(Task input Opens)

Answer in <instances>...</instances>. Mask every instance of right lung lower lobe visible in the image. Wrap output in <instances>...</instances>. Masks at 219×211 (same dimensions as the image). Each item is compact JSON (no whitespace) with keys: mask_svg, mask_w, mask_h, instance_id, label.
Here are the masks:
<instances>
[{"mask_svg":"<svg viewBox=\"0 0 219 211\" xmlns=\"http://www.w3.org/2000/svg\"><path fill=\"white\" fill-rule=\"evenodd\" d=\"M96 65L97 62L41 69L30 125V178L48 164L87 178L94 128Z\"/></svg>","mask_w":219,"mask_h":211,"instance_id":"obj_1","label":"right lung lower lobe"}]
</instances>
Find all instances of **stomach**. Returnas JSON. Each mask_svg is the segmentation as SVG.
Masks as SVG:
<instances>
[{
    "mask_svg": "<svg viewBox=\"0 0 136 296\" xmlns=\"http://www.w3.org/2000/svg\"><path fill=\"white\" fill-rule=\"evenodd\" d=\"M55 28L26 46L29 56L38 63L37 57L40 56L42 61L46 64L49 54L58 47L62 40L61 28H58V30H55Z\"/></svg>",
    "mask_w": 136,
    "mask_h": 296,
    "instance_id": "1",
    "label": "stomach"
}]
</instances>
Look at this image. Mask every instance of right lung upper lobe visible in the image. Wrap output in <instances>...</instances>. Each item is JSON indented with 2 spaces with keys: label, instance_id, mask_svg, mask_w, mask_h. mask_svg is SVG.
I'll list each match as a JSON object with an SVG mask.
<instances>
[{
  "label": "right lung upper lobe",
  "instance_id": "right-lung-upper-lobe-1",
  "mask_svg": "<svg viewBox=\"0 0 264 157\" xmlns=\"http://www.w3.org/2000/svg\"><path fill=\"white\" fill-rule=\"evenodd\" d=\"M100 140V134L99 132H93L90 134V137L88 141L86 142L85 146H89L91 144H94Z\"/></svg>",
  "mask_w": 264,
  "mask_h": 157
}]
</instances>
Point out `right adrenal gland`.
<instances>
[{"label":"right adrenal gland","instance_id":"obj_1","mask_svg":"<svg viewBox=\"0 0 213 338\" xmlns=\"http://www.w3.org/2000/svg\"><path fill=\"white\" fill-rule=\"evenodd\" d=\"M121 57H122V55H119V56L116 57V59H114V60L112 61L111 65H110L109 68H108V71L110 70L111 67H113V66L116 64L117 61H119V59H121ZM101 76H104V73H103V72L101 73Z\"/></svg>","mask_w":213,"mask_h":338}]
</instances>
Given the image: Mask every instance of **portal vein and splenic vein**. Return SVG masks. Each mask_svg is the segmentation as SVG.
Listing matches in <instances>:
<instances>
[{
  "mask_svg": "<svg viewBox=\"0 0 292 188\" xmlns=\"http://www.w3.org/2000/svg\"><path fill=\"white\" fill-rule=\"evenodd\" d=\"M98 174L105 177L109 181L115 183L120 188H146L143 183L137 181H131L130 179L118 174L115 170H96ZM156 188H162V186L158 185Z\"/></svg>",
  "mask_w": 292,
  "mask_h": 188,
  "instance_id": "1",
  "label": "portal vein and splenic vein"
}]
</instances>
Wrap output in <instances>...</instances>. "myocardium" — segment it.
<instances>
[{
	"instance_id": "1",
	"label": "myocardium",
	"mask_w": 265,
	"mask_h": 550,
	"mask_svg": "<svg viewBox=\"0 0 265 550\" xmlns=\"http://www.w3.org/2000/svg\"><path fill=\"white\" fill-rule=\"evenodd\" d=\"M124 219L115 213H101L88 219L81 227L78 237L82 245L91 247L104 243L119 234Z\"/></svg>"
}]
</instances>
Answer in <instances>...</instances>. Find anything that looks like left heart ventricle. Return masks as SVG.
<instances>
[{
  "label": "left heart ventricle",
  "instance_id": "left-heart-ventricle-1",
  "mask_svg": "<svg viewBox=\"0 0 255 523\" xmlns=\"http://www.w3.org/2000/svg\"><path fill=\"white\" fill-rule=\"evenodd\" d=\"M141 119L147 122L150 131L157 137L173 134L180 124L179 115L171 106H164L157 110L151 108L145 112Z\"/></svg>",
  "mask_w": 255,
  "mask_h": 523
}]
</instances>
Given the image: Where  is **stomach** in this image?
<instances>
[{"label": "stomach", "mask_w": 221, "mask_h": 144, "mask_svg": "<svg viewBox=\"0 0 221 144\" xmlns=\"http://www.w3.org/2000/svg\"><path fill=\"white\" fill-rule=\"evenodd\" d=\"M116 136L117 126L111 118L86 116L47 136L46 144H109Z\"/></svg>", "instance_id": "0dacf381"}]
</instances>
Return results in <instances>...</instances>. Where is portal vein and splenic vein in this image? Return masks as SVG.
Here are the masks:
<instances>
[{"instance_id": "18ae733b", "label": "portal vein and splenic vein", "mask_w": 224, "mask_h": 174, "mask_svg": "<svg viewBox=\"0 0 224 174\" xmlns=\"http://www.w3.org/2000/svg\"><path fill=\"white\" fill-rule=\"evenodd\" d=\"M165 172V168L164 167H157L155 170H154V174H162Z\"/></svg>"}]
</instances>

(Task input Closes)

Problem requirements.
Every record above should be copied exactly.

Completed exercise.
Answer in <instances>...</instances>. Mask every instance of right lung lower lobe visible in the image. Wrap output in <instances>...</instances>. Masks at 219×211 (same dimensions as the image). Each item is compact JSON (no whitespace) with keys: mask_svg, mask_w, mask_h, instance_id, label.
Here are the masks:
<instances>
[{"mask_svg":"<svg viewBox=\"0 0 219 211\" xmlns=\"http://www.w3.org/2000/svg\"><path fill=\"white\" fill-rule=\"evenodd\" d=\"M96 65L97 62L41 69L30 125V178L48 164L87 178L94 128Z\"/></svg>","mask_w":219,"mask_h":211,"instance_id":"obj_1","label":"right lung lower lobe"}]
</instances>
Find all instances of **stomach**. Returnas JSON. Each mask_svg is the segmentation as SVG.
Masks as SVG:
<instances>
[{
    "mask_svg": "<svg viewBox=\"0 0 136 296\" xmlns=\"http://www.w3.org/2000/svg\"><path fill=\"white\" fill-rule=\"evenodd\" d=\"M55 28L26 46L29 56L38 63L37 57L40 56L42 61L46 64L49 54L58 47L62 40L61 28H58V30H55Z\"/></svg>",
    "mask_w": 136,
    "mask_h": 296,
    "instance_id": "1",
    "label": "stomach"
}]
</instances>
Look at this image. Mask every instance of right lung upper lobe visible in the image. Wrap output in <instances>...</instances>. Each item is JSON indented with 2 spaces with keys: label, instance_id, mask_svg, mask_w, mask_h. mask_svg is SVG.
I'll list each match as a JSON object with an SVG mask.
<instances>
[{
  "label": "right lung upper lobe",
  "instance_id": "right-lung-upper-lobe-1",
  "mask_svg": "<svg viewBox=\"0 0 264 157\" xmlns=\"http://www.w3.org/2000/svg\"><path fill=\"white\" fill-rule=\"evenodd\" d=\"M100 140V134L99 132H93L90 134V137L88 141L86 142L85 146H89L91 144H94Z\"/></svg>",
  "mask_w": 264,
  "mask_h": 157
}]
</instances>
Point out `right adrenal gland`.
<instances>
[{"label":"right adrenal gland","instance_id":"obj_1","mask_svg":"<svg viewBox=\"0 0 213 338\" xmlns=\"http://www.w3.org/2000/svg\"><path fill=\"white\" fill-rule=\"evenodd\" d=\"M121 57H122V55H119V56L116 57V59H114V60L112 61L111 65H110L109 68H108V71L110 70L111 67H113V66L116 64L117 61H119V59H121ZM101 76H104V73H103V72L101 73Z\"/></svg>","mask_w":213,"mask_h":338}]
</instances>
Given the image: Mask every instance of **portal vein and splenic vein**. Return SVG masks. Each mask_svg is the segmentation as SVG.
Listing matches in <instances>:
<instances>
[{
  "mask_svg": "<svg viewBox=\"0 0 292 188\" xmlns=\"http://www.w3.org/2000/svg\"><path fill=\"white\" fill-rule=\"evenodd\" d=\"M98 174L105 177L109 181L115 183L120 188H146L143 183L137 181H131L130 179L118 174L115 170H96ZM156 188H162V186L158 185Z\"/></svg>",
  "mask_w": 292,
  "mask_h": 188,
  "instance_id": "1",
  "label": "portal vein and splenic vein"
}]
</instances>
Wrap output in <instances>...</instances>. "myocardium" — segment it.
<instances>
[{
	"instance_id": "1",
	"label": "myocardium",
	"mask_w": 265,
	"mask_h": 550,
	"mask_svg": "<svg viewBox=\"0 0 265 550\" xmlns=\"http://www.w3.org/2000/svg\"><path fill=\"white\" fill-rule=\"evenodd\" d=\"M124 219L115 213H101L88 219L81 227L78 237L82 245L91 247L104 243L119 234Z\"/></svg>"
}]
</instances>
Answer in <instances>...</instances>. Find anything that looks like left heart ventricle. Return masks as SVG.
<instances>
[{
  "label": "left heart ventricle",
  "instance_id": "left-heart-ventricle-1",
  "mask_svg": "<svg viewBox=\"0 0 255 523\" xmlns=\"http://www.w3.org/2000/svg\"><path fill=\"white\" fill-rule=\"evenodd\" d=\"M141 119L147 122L150 131L157 137L173 134L180 124L179 115L171 106H164L157 110L151 108L145 112Z\"/></svg>",
  "mask_w": 255,
  "mask_h": 523
}]
</instances>
Given the image: Where  is **stomach** in this image?
<instances>
[{"label": "stomach", "mask_w": 221, "mask_h": 144, "mask_svg": "<svg viewBox=\"0 0 221 144\" xmlns=\"http://www.w3.org/2000/svg\"><path fill=\"white\" fill-rule=\"evenodd\" d=\"M116 136L117 126L111 118L86 116L47 136L46 144H109Z\"/></svg>", "instance_id": "0dacf381"}]
</instances>
Return results in <instances>...</instances>. Where is portal vein and splenic vein in this image? Return masks as SVG.
Here are the masks:
<instances>
[{"instance_id": "18ae733b", "label": "portal vein and splenic vein", "mask_w": 224, "mask_h": 174, "mask_svg": "<svg viewBox=\"0 0 224 174\" xmlns=\"http://www.w3.org/2000/svg\"><path fill=\"white\" fill-rule=\"evenodd\" d=\"M165 172V168L164 167H157L155 170H154V174H162Z\"/></svg>"}]
</instances>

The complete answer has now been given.